Una de las asignaturas pendientes de la democracia boliviana es la presencia de mujeres en cargos ejecutivos. En más de cuatro décadas desde la transición, 11 elecciones generales, el binomio presidencial ha sido y continúa siendo territorio exclusivo de hombres. Lo propio pasa, desde hace 20 años, con los gobernadores departamentales. Y el acceso de mujeres electas a las alcaldías es todavía marginal. Los órganos ejecutivos están blindados contra la paridad.
Desde 2009, la igual participación política de mujeres y hombres es un mandato de la Constitución. La legislación electoral, a su vez, establece que la paridad de género aplica a las listas de todos los cargos de gobierno. Incluye, por tanto, a la presidencia y vicepresidencia. Como el precepto no está incluido de manera explícita en la normativa, el Órgano Electoral lo esquiva. Enhorabuena, pues, si el binomio paritario se garantiza mediante una sentencia constitucional.
Dicho esto, ¿qué implicaciones tiene la tardía acción interpuesta por el hombrecito Israel? La más evidente es cambiar las reglas del juego en pleno juego. Se vulnera el principio de certeza en las reglas. La peor es el riesgo de que una exigencia histórica desde las mujeres: el binomio paritario, sea utilizada para violar el principio de preclusión. Sería terrible. Habría que dar marcha atrás, lo menos, en el Reglamento para el registro de candidaturas aprobado el 1 de abril.
¿Hay tiempo para que el TCP se pronuncie? Debe hacerlo antes del período establecido (del 14 al 19 de mayo) para la inscripción de candidaturas. Es un factor de incertidumbre. Los partidos y alianzas tendrán que esperar para definir sus “duplas”. Detrás de la movida hay cálculo instrumental. La tragedia, como ya ocurrió en las judiciales mutiladas, es depender de sentencias a la carta de un dañino suprapoder autoprorrogado. Se perfora el sistema electoral, se abolla la democracia.
El operativo Huaytari dice, con gran frivolidad, que retirará su recurso si la discusión se pone en la mesa. “No hubiera tanto problema”. Qué tal.

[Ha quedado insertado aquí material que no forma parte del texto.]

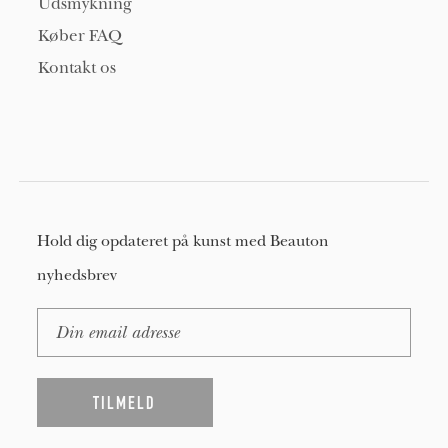
Udsmykning
Køber FAQ
Kontakt os
Hold dig opdateret på kunst med Beauton
nyhedsbrev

El binomio paritario no es una concesión graciosa ni menos un fusible o globo de ensayo, sino un derecho irrenunciable. Seguimos.
FadoCracia
fraudulenta
- Temerario e irresponsable, el empresario a control remoto, Marcelo Claure, disparó en X: “Están planeando un gran fraude”. Luego matizó: “Tenemos que estar alerta con el potencial fraude”. 2. La narrativa del fraude por anticipado no es nueva ni exclusiva de nuestra comarca. Se la construye con tiempo, deslizando sospechas. Y opera como profecía autocumplida cuando el resultado no gusta. 3. Hay antecedentes. Ahí están los “fraudes” monumental, sistemático, a gran escala, informático, grotesco. Sobran discursos, faltan evidencias. Relato mata acta. 4. Ante la denuncia del “libertino” Claure, el vocal Tahuichix2 le conminó a que, en 24 horas, diga dónde radica el fraude: “Que nos enseñe al menos una prueba”. Claure tiró la piedra y se chupó la mano. 5. El riesgo de instalar una narrativa es que después se la crean. A veces son delirantes: ahora hablan de un “grupo secreto de hackers” (sic). Supongo que serán rusos. 6. Desde su sitial de opinante precoz, el emprendedor “making Bolivia better” está desinformando. Parece su especialidad. 7. Los tuits pasan, el daño queda. Son un fraude, como el gabinete senil de Zúñiga.